The answer must consist of each line below that holds the word "background", copied as it stands.

***** Exercise materials

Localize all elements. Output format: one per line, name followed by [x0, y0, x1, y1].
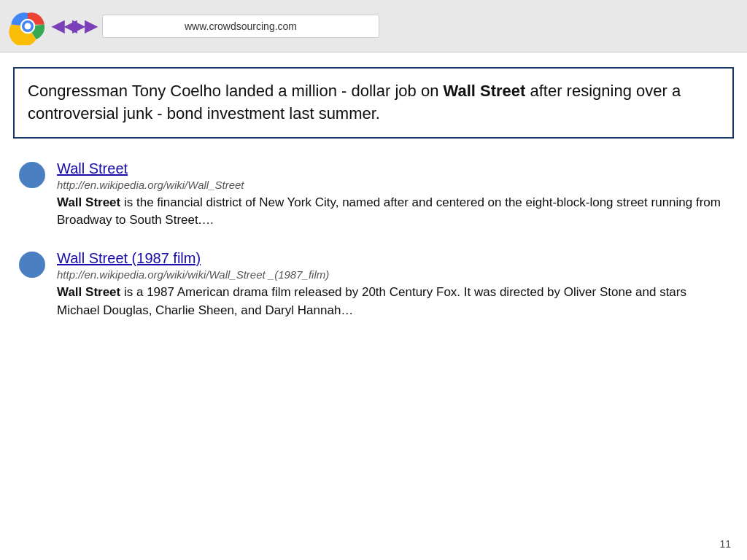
- content-area: Congressman Tony Coelho landed a million…: [0, 52, 747, 560]
- result-url-2: http://en.wikipedia.org/wiki/wiki/Wall_S…: [57, 268, 728, 281]
- result-item-2: Wall Street (1987 film) http://en.wikipe…: [19, 250, 728, 319]
- result-title-2[interactable]: Wall Street (1987 film): [57, 250, 728, 267]
- result-desc-rest-2: is a 1987 American drama film released b…: [57, 285, 686, 317]
- address-bar[interactable]: www.crowdsourcing.com: [102, 15, 379, 38]
- result-content-2: Wall Street (1987 film) http://en.wikipe…: [57, 250, 728, 319]
- chrome-logo: [9, 7, 47, 45]
- quote-bold: Wall Street: [443, 82, 525, 100]
- result-title-1[interactable]: Wall Street: [57, 160, 728, 177]
- result-content-1: Wall Street http://en.wikipedia.org/wiki…: [57, 160, 728, 230]
- results-container: Wall Street http://en.wikipedia.org/wiki…: [13, 160, 734, 320]
- page-number: 11: [719, 538, 731, 550]
- result-desc-bold-2: Wall Street: [57, 285, 120, 299]
- result-url-1: http://en.wikipedia.org/wiki/Wall_Street: [57, 179, 728, 191]
- nav-arrows: ◀◀ ▶▶: [55, 18, 93, 35]
- svg-point-2: [25, 23, 31, 29]
- result-description-1: Wall Street is the financial district of…: [57, 194, 728, 230]
- result-bullet-2: [19, 252, 45, 278]
- result-desc-bold-1: Wall Street: [57, 195, 120, 209]
- browser-chrome: ◀◀ ▶▶ www.crowdsourcing.com: [0, 0, 747, 52]
- url-text: www.crowdsourcing.com: [185, 20, 297, 32]
- forward-arrow[interactable]: ▶▶: [76, 18, 93, 35]
- result-bullet-1: [19, 162, 45, 188]
- back-arrow[interactable]: ◀◀: [55, 18, 73, 35]
- result-item-1: Wall Street http://en.wikipedia.org/wiki…: [19, 160, 728, 230]
- quote-box: Congressman Tony Coelho landed a million…: [13, 67, 734, 139]
- result-desc-rest-1: is the financial district of New York Ci…: [57, 195, 721, 228]
- quote-text-before: Congressman Tony Coelho landed a million…: [28, 82, 443, 100]
- result-description-2: Wall Street is a 1987 American drama fil…: [57, 284, 728, 319]
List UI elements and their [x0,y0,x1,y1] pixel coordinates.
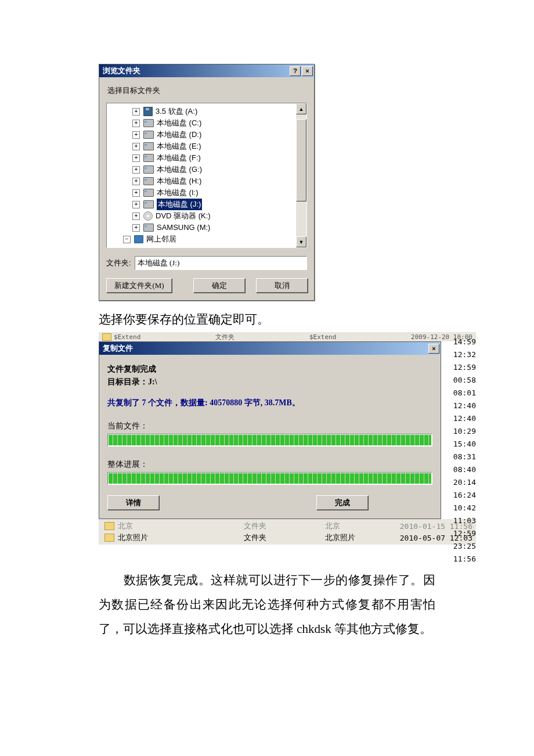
expand-toggle[interactable]: − [123,236,131,243]
overall-progress-label: 整体进展： [107,459,432,470]
expand-toggle[interactable]: + [132,154,140,162]
expand-toggle[interactable]: + [132,178,140,185]
floppy-icon [143,107,153,116]
browse-folder-dialog: 浏览文件夹 ? × 选择目标文件夹 +3.5 软盘 (A:)+本地磁盘 (C:)… [99,64,315,301]
body-paragraph: 数据恢复完成。这样就可以进行下一步的修复操作了。因为数据已经备份出来因此无论选择… [99,568,435,641]
caption-text: 选择你要保存的位置确定即可。 [99,311,435,327]
file-row[interactable]: 北京文件夹北京2010-01-15 11:56 [104,520,472,532]
folder-icon [104,534,114,542]
tree-item-label: 本地磁盘 (G:) [157,164,202,175]
dvd-icon [143,211,153,221]
expand-toggle[interactable]: + [132,213,140,220]
close-button[interactable]: × [428,344,439,354]
status-line: 文件复制完成 [107,364,432,375]
background-file-rows: 北京文件夹北京2010-01-15 11:56北京照片文件夹北京照片2010-0… [99,519,476,545]
tree-item-label: 本地磁盘 (C:) [157,117,201,129]
dialog-titlebar[interactable]: 浏览文件夹 ? × [99,64,314,77]
tree-item[interactable]: −网上邻居 [113,233,296,245]
tree-item[interactable]: +本地磁盘 (I:) [113,187,296,199]
tree-item-label: 本地磁盘 (F:) [157,152,201,164]
dialog-title: 复制文件 [103,343,133,354]
tree-item-label: 网上邻居 [146,233,176,245]
dialog-titlebar[interactable]: 复制文件 × [99,342,441,355]
tree-item-label: 本地磁盘 (I:) [157,187,199,199]
scroll-thumb[interactable] [296,119,306,201]
folder-icon [102,333,111,341]
scrollbar[interactable]: ▲ ▼ [296,103,306,247]
tree-item-label: 本地磁盘 (J:) [157,199,202,210]
drive-icon [143,224,154,232]
background-list-header: $Extend 文件夹 $Extend 2009-12-20 10:00 [99,332,476,341]
tree-item[interactable]: +DVD 驱动器 (K:) [113,210,296,222]
copy-progress-screenshot: 14:5912:3212:5900:5808:0112:4012:4010:29… [99,332,476,545]
expand-toggle[interactable]: + [132,201,140,208]
dialog-prompt: 选择目标文件夹 [107,85,306,96]
folder-field-label: 文件夹: [106,258,131,268]
drive-icon [143,131,154,139]
tree-item-label: DVD 驱动器 (K:) [156,210,211,222]
tree-item-label: 3.5 软盘 (A:) [156,106,197,117]
drive-icon [143,142,154,150]
target-dir-line: 目标目录：J:\ [107,377,432,387]
ok-button[interactable]: 确定 [193,278,246,293]
tree-item[interactable]: +本地磁盘 (H:) [113,175,296,187]
file-row[interactable]: 北京照片文件夹北京照片2010-05-07 12:03 [104,532,472,543]
tree-item[interactable]: +本地磁盘 (C:) [113,117,296,129]
overall-progress [107,472,432,485]
tree-item[interactable]: +本地磁盘 (F:) [113,152,296,164]
tree-item-label: 本地磁盘 (D:) [157,129,201,141]
tree-item[interactable]: +本地磁盘 (J:) [113,199,296,210]
tree-item[interactable]: +本地磁盘 (E:) [113,141,296,152]
expand-toggle[interactable]: + [132,189,140,197]
dialog-title: 浏览文件夹 [103,66,140,76]
tree-item[interactable]: +本地磁盘 (D:) [113,129,296,141]
folder-tree[interactable]: +3.5 软盘 (A:)+本地磁盘 (C:)+本地磁盘 (D:)+本地磁盘 (E… [106,103,307,248]
done-button[interactable]: 完成 [316,495,369,510]
summary-line: 共复制了 7 个文件，数据量: 40570880 字节, 38.7MB。 [107,398,432,408]
new-folder-button[interactable]: 新建文件夹(M) [106,278,172,293]
expand-toggle[interactable]: + [132,143,140,150]
expand-toggle[interactable]: + [132,131,140,139]
expand-toggle[interactable]: + [132,120,140,127]
drive-icon [143,119,154,127]
current-file-label: 当前文件： [107,421,432,431]
tree-item-label: SAMSUNG (M:) [157,222,210,233]
drive-icon [143,165,154,174]
expand-toggle[interactable]: + [132,166,140,174]
expand-toggle[interactable]: + [132,108,140,116]
details-button[interactable]: 详情 [107,495,160,510]
drive-icon [143,177,154,185]
copy-file-dialog: 复制文件 × 文件复制完成 目标目录：J:\ 共复制了 7 个文件，数据量: 4… [99,341,441,519]
folder-icon [104,522,114,530]
drive-icon [143,189,154,197]
tree-item[interactable]: +SAMSUNG (M:) [113,222,296,233]
tree-item-label: 本地磁盘 (H:) [157,175,201,187]
expand-toggle[interactable]: + [132,224,140,232]
tree-item-label: 本地磁盘 (E:) [157,141,201,152]
tree-item[interactable]: +3.5 软盘 (A:) [113,106,296,117]
net-icon [134,235,143,243]
cancel-button[interactable]: 取消 [256,278,308,293]
help-button[interactable]: ? [290,66,301,76]
close-button[interactable]: × [302,66,313,76]
background-time-column: 14:5912:3212:5900:5808:0112:4012:4010:29… [447,332,476,545]
folder-input[interactable] [135,256,307,270]
drive-icon [143,200,154,208]
scroll-down-button[interactable]: ▼ [296,236,306,247]
current-file-progress [107,434,432,447]
tree-item[interactable]: +本地磁盘 (G:) [113,164,296,175]
drive-icon [143,154,154,162]
scroll-up-button[interactable]: ▲ [296,103,306,114]
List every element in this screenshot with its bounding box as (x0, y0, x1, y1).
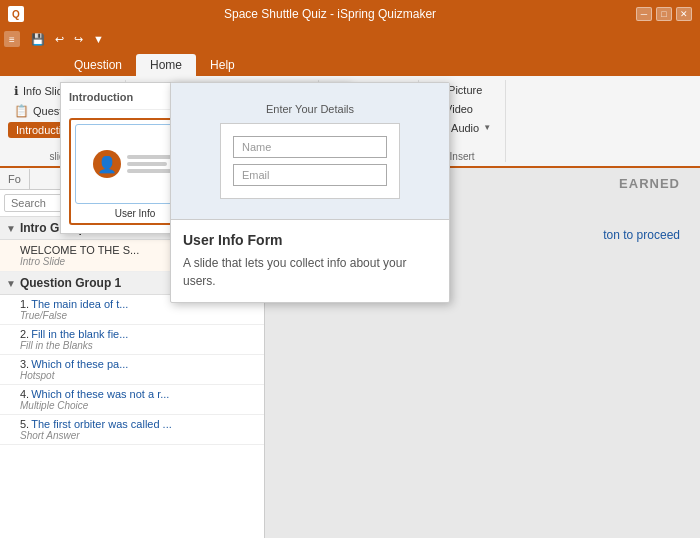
tooltip-form: Name Email (220, 123, 400, 199)
customize-qa[interactable]: ▼ (90, 31, 107, 47)
card-line-2 (127, 162, 167, 166)
undo-button[interactable]: ↩ (52, 31, 67, 48)
user-info-tooltip: Enter Your Details Name Email User Info … (170, 82, 450, 303)
redo-button[interactable]: ↪ (71, 31, 86, 48)
quick-access-toolbar: ≡ 💾 ↩ ↪ ▼ (0, 28, 700, 50)
window-controls: ─ □ ✕ (636, 7, 692, 21)
tooltip-card-title: User Info Form (183, 232, 437, 248)
earned-label: EARNED (619, 176, 680, 191)
tooltip-body: User Info Form A slide that lets you col… (171, 220, 449, 302)
close-button[interactable]: ✕ (676, 7, 692, 21)
list-item-3[interactable]: 3.Which of these pa... Hotspot (0, 355, 264, 385)
maximize-button[interactable]: □ (656, 7, 672, 21)
title-bar: Q Space Shuttle Quiz - iSpring Quizmaker… (0, 0, 700, 28)
title-text: Space Shuttle Quiz - iSpring Quizmaker (30, 7, 630, 21)
fo-tab[interactable]: Fo (0, 169, 30, 189)
email-field-preview: Email (233, 164, 387, 186)
intro-group-arrow: ▼ (6, 223, 16, 234)
list-item-5[interactable]: 5.The first orbiter was called ... Short… (0, 415, 264, 445)
proceed-text: ton to proceed (603, 228, 680, 242)
tooltip-preview: Enter Your Details Name Email (171, 83, 449, 220)
ribbon-tabs: Question Home Help (0, 50, 700, 76)
tab-help[interactable]: Help (196, 54, 249, 76)
user-info-label: User Info (115, 208, 156, 219)
name-field-preview: Name (233, 136, 387, 158)
app-icon: Q (8, 6, 24, 22)
user-avatar-icon: 👤 (93, 150, 121, 178)
question-group-icon: 📋 (14, 104, 29, 118)
info-slide-icon: ℹ (14, 84, 19, 98)
tooltip-card-desc: A slide that lets you collect info about… (183, 254, 437, 290)
list-item-4[interactable]: 4.Which of these was not a r... Multiple… (0, 385, 264, 415)
tab-question[interactable]: Question (60, 54, 136, 76)
form-title-label: Enter Your Details (266, 103, 354, 115)
office-menu[interactable]: ≡ (4, 31, 20, 47)
card-line-3 (127, 169, 172, 173)
save-button[interactable]: 💾 (28, 31, 48, 48)
tab-home[interactable]: Home (136, 54, 196, 76)
minimize-button[interactable]: ─ (636, 7, 652, 21)
questions-group-arrow: ▼ (6, 278, 16, 289)
list-item-2[interactable]: 2.Fill in the blank fie... Fill in the B… (0, 325, 264, 355)
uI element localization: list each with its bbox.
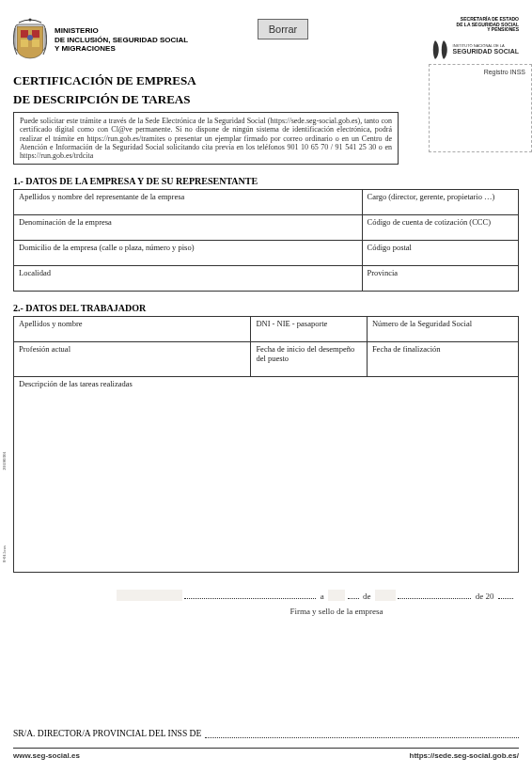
field-localidad[interactable]: Localidad bbox=[14, 266, 363, 292]
field-provincia[interactable]: Provincia bbox=[362, 266, 518, 292]
registro-inss-box: Registro INSS bbox=[429, 64, 532, 152]
right-header-block: SECRETARÍA DE ESTADO DE LA SEGURIDAD SOC… bbox=[406, 17, 519, 61]
ministerio-line3: Y MIGRACIONES bbox=[55, 44, 188, 54]
section1-table: Apellidos y nombre del representante de … bbox=[13, 189, 519, 292]
field-fecha-fin[interactable]: Fecha de finalización bbox=[367, 342, 518, 377]
field-domicilio[interactable]: Domicilio de la empresa (calle o plaza, … bbox=[14, 241, 363, 266]
day-fill[interactable] bbox=[328, 590, 345, 601]
field-denominacion[interactable]: Denominación de la empresa bbox=[14, 215, 363, 241]
svg-rect-2 bbox=[32, 30, 39, 38]
field-fecha-inicio[interactable]: Fecha de inicio del desempeño del puesto bbox=[251, 342, 368, 377]
bottom-area: SR/A. DIRECTOR/A PROVINCIAL DEL INSS DE … bbox=[13, 729, 519, 760]
svg-rect-3 bbox=[21, 39, 28, 47]
svg-point-5 bbox=[27, 35, 33, 40]
seguridad-social-logo: INSTITUTO NACIONAL DE LA SEGURIDAD SOCIA… bbox=[406, 39, 519, 61]
document-header: MINISTERIO DE INCLUSIÓN, SEGURIDAD SOCIA… bbox=[13, 17, 519, 62]
footer-left-url: www.seg-social.es bbox=[13, 751, 80, 760]
svg-point-6 bbox=[29, 19, 32, 22]
place-fill[interactable] bbox=[117, 590, 182, 601]
director-fill[interactable] bbox=[205, 730, 519, 738]
field-rep-apellidos[interactable]: Apellidos y nombre del representante de … bbox=[14, 190, 363, 215]
side-code-1: 20190301 bbox=[2, 451, 7, 470]
registro-inss-label: Registro INSS bbox=[435, 69, 525, 75]
field-trab-apellidos[interactable]: Apellidos y nombre bbox=[14, 317, 251, 342]
field-cargo[interactable]: Cargo (director, gerente, propietario …) bbox=[362, 190, 518, 215]
ministerio-line2: DE INCLUSIÓN, SEGURIDAD SOCIAL bbox=[55, 36, 188, 45]
side-code-2: 8-015cas bbox=[2, 545, 7, 562]
intro-text-box: Puede solicitar este trámite a través de… bbox=[13, 112, 399, 165]
svg-rect-4 bbox=[32, 39, 39, 47]
field-descripcion-tareas[interactable]: Descripción de las tareas realizadas bbox=[14, 377, 519, 573]
seguridad-social-icon bbox=[432, 39, 449, 61]
ministerio-text: MINISTERIO DE INCLUSIÓN, SEGURIDAD SOCIA… bbox=[55, 26, 188, 54]
seguridad-social-text: INSTITUTO NACIONAL DE LA SEGURIDAD SOCIA… bbox=[453, 44, 519, 55]
spain-coat-of-arms-icon bbox=[13, 17, 47, 62]
field-nss[interactable]: Número de la Seguridad Social bbox=[367, 317, 518, 342]
footer-bar: www.seg-social.es https://sede.seg-socia… bbox=[13, 748, 519, 760]
date-line: a de de 20 bbox=[13, 590, 519, 601]
section1-heading: 1.- DATOS DE LA EMPRESA Y DE SU REPRESEN… bbox=[13, 176, 519, 186]
secretaria-text: SECRETARÍA DE ESTADO DE LA SEGURIDAD SOC… bbox=[406, 17, 519, 33]
field-ccc[interactable]: Código de cuenta de cotización (CCC) bbox=[362, 215, 518, 241]
field-cp[interactable]: Código postal bbox=[362, 241, 518, 266]
firma-label: Firma y sello de la empresa bbox=[13, 607, 519, 616]
field-profesion[interactable]: Profesión actual bbox=[14, 342, 251, 377]
director-label: SR/A. DIRECTOR/A PROVINCIAL DEL INSS DE bbox=[13, 729, 201, 738]
field-dni[interactable]: DNI - NIE - pasaporte bbox=[251, 317, 368, 342]
month-fill[interactable] bbox=[375, 590, 396, 601]
ministerio-line1: MINISTERIO bbox=[55, 26, 188, 36]
director-line: SR/A. DIRECTOR/A PROVINCIAL DEL INSS DE bbox=[13, 729, 519, 738]
svg-rect-1 bbox=[21, 30, 28, 38]
intro-text: Puede solicitar este trámite a través de… bbox=[20, 117, 392, 160]
borrar-button[interactable]: Borrar bbox=[258, 19, 308, 39]
footer-right-url: https://sede.seg-social.gob.es/ bbox=[410, 751, 519, 760]
section2-heading: 2.- DATOS DEL TRABAJADOR bbox=[13, 303, 519, 313]
section2-table: Apellidos y nombre DNI - NIE - pasaporte… bbox=[13, 316, 519, 573]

**********

### [Solution to the problem]
background-file-rows: 北京文件夹北京2010-01-15 11:56北京照片文件夹北京照片2010-0… [99,519,476,545]
background-list-header: $Extend 文件夹 $Extend 2009-12-20 10:00 [99,332,476,341]
background-time-column: 14:5912:3212:5900:5808:0112:4012:4010:29… [447,332,476,545]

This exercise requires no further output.